A B C D E F H I L M O P S T

Management Innovation

/ˈmæn.ədʒ.mənt ˌɪn.əˈveɪ.ʃən/

When management subscribes to a new way of thinking and (radically) alters its own decision-making, organizational structures and processes to pave the way for wider organizational change.

Management innovation is a type of innovation which we deem to be one of the most important strands but which receives less attention than product-service, business-model and regular process innovation. However, it is the basic prerequisite in order for all the other types of innovation to work. At the end of the day, if an organization’s operating system still runs like it did in the 70s you can hardly outcompete your new digital disruptors, can you?
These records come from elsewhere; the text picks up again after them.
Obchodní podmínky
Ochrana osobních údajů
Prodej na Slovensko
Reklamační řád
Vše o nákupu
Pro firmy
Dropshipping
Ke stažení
Birkinshaw and Mol define ‘management innovation’ as “the invention and implementation of a management practice, process, structure, or technique that is new to the state of the art and is intended to further organizational goals” . In that sense, agile approaches like Design Thinking, Lean Startup, or Scrum and their respective method pools are the basis for management innovation. In order for them to function and not become ‘agile-fall’ or ‘fake agile’, new leadership practices, governance structures, and eventually also organisational design changes are required. If they are implemented sustainably – e.g. by establishing a lean innovation (eco)system, or by practicing Lean UX – this may result in management innovation.
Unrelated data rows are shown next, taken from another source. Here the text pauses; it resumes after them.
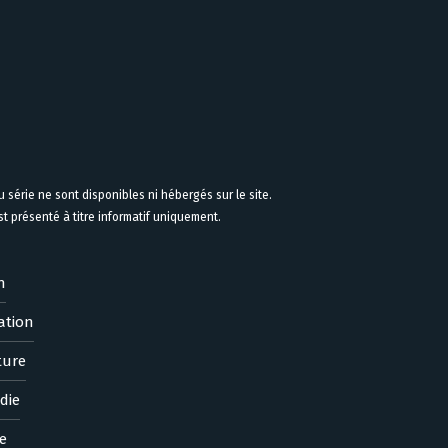
 série ne sont disponibles ni hébergés sur le site.
 présenté à titre informatif uniquement.
n
ation
ture
die
e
The notion is also closely linked to Management Ideas or Concepts , which are “fairly stable bodies of knowledge about what managers ought to do’ and consist of ‘a system of assumptions, accepted principles and rules of procedure” (Kramer and Kramer, 1975, p. 47). In an extreme form the former might also come as a Management Fashion or Fad, a “[t]ransitory collective beliefs that certain management techniques are at the forefront of management progress”  . Many very useful innovation approaches of their times (hello Six Sigma!, hello design thinking!, hello Lean Startup!) run the danger of simply becoming a management ‘flavour of the month’. This rarely is the fault of the approach itself. The problem lies more with their opportunistic exploitation and misappropriation by people who look for quick wins and superficial shortcuts to either the hard (change) work in front of them or by applying the approaches mechanistically in contexts where they do not fit (see Methodology-Misfit).

References

Birkinshaw, J., & Mol, M. (2006). How management innovation happen. MIT Sloan Management Review, 47.
Abrahamson, E. (1996). Management Fashion. Academy of Management Review, 21(1), 254–285. https://doi.org/10.5465/amr.1996.9602161572
Lozeau, D., Langley, A., & Denis, J.-L. (2002). The Corruption of Managerial Techniques by Organizations. Human Relations, 55(5), 537–564. https://doi.org/10.1177/0018726702055005427
Ingo Rauth. (2015). Understanding Management Ideas: The Development of Interpretability [Chalmers University of Technology]. https://research.chalmers.se/en/publication/225528
Gothelf, J., & Seiden, J. (2016). Lean UX: Designing Great Products with Agile Teams (2nd edition). O’Reilly UK Ltd.